Where the data below begins, start retyping exactly, and end on the line with "ανταλλάξουν δυο κουβέντες στο πόδι", which is included; no picture goes in.

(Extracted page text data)
○ ○ ○ ○ ○
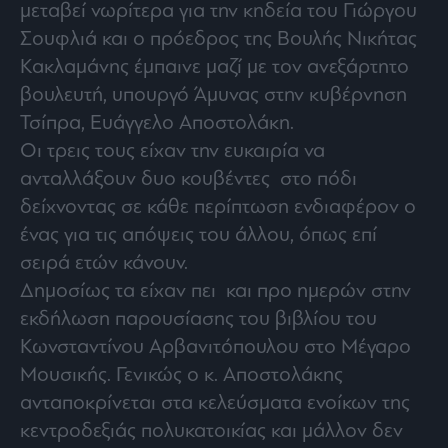
μεταβεί νωρίτερα για την κηδεία του Γιώργου
Σουφλιά και ο πρόεδρος της Βουλής Νικήτας
Κακλαμάνης έμπαινε μαζί με τον ανεξάρτητο
βουλευτή, υπουργό Άμυνας στην κυβέρνηση
Τσίπρα, Ευάγγελο Αποστολάκη.
Οι τρεις τους είχαν την ευκαιρία να
ανταλλάξουν δυο κουβέντες στο πόδι
δείχνοντας σε κάθε περίπτωση ενδιαφέρον ο
ένας για τις απόψεις του άλλου, όπως επί
σειρά ετών κάνουν.
Δημοσίως τα είχαν πει και προ ημερών στην
εκδήλωση παρουσίασης του βιβλίου του
Κωνσταντίνου Αρβανιτόπουλου στο Μέγαρο
Μουσικής. Γενικώς ο κ. Αποστολάκης
ανταποκρίνεται στα κελεύσματα ενοίκων της
κεντροδεξιάς πολυκατοικίας και μάλλον δεν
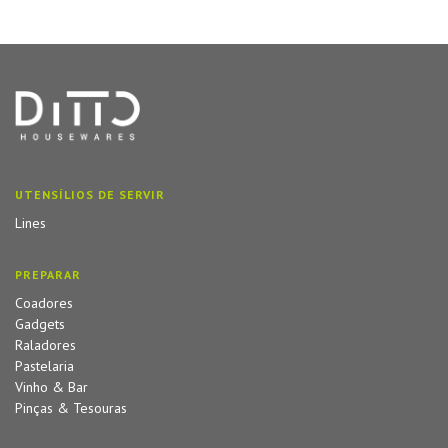
UTENSÍLIOS DE SERVIR
Lines
PREPARAR
Coadores
Gadgets
Raladores
Pastelaria
Vinho & Bar
Pinças & Tesouras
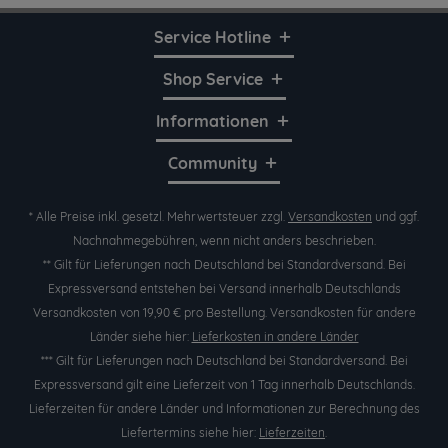
Service Hotline
Shop Service
Informationen
Community
* Alle Preise inkl. gesetzl. Mehrwertsteuer zzgl.
Versandkosten
und ggf.
Nachnahmegebühren, wenn nicht anders beschrieben.
** Gilt für Lieferungen nach Deutschland bei Standardversand. Bei
Expressversand entstehen bei Versand innerhalb Deutschlands
Versandkosten von 19,90 € pro Bestellung. Versandkosten für andere
Länder siehe hier:
Lieferkosten in andere Länder
*** Gilt für Lieferungen nach Deutschland bei Standardversand. Bei
Expressversand gilt eine Lieferzeit von 1 Tag innerhalb Deutschlands.
Lieferzeiten für andere Länder und Informationen zur Berechnung des
Liefertermins siehe hier:
Lieferzeiten
.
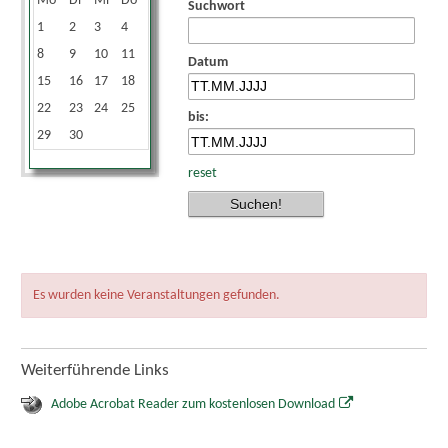
Mo
Di
Mi
Do
Fr
Sa
So
Suchwort
1
2
3
4
5
6
7
8
9
10
11
12
13
14
Datum
15
16
17
18
19
20
21
22
23
24
25
26
27
28
bis:
29
30
reset
Es wurden keine Veranstaltungen gefunden.
Weiterführende Links
Adobe Acrobat Reader zum kostenlosen Download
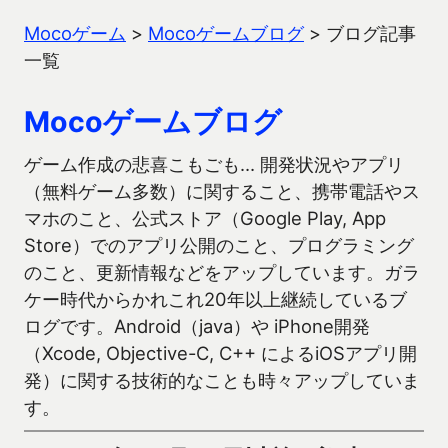
Mocoゲーム
>
Mocoゲームブログ
>
ブログ記事
一覧
Mocoゲームブログ
ゲーム作成の悲喜こもごも… 開発状況やアプリ
（無料ゲーム多数）に関すること、携帯電話やス
マホのこと、公式ストア（Google Play, App
Store）でのアプリ公開のこと、プログラミング
のこと、更新情報などをアップしています。ガラ
ケー時代からかれこれ20年以上継続しているブ
ログです。Android（java）や iPhone開発
（Xcode, Objective-C, C++ によるiOSアプリ開
発）に関する技術的なことも時々アップしていま
す。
○ ○ ○ ○ ○
Answer section —
μεταβεί νωρίτερα για την κηδεία του Γιώργου
Σουφλιά και ο πρόεδρος της Βουλής Νικήτας
Κακλαμάνης έμπαινε μαζί με τον ανεξάρτητο
βουλευτή, υπουργό Άμυνας στην κυβέρνηση
Τσίπρα, Ευάγγελο Αποστολάκη.
Οι τρεις τους είχαν την ευκαιρία να
ανταλλάξουν δυο κουβέντες στο πόδι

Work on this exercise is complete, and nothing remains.